**Task brief**
Beginning at the line that contains "dane identyfikacyjne oraz", transcribe every line up to the last one in the material below. Include no other lines.

***** Information provided *****

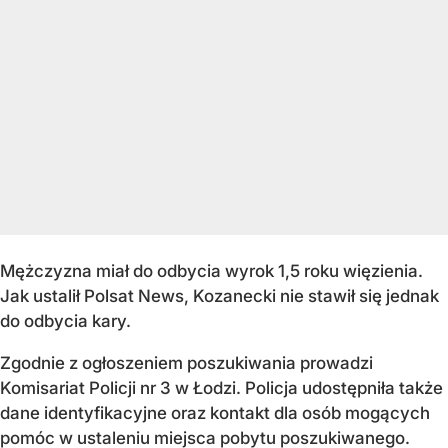
Mężczyzna miał do odbycia wyrok 1,5 roku więzienia.
Jak ustalił Polsat News, Kozanecki nie stawił się jednak
do odbycia kary.
Zgodnie z ogłoszeniem poszukiwania prowadzi
Komisariat Policji nr 3 w Łodzi. Policja udostępniła także
dane identyfikacyjne oraz kontakt dla osób mogących
pomóc w ustaleniu miejsca pobytu poszukiwanego.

*****

**Task answer**
dane identyfikacyjne oraz kontakt dla osób mogących
pomóc w ustaleniu miejsca pobytu poszukiwanego.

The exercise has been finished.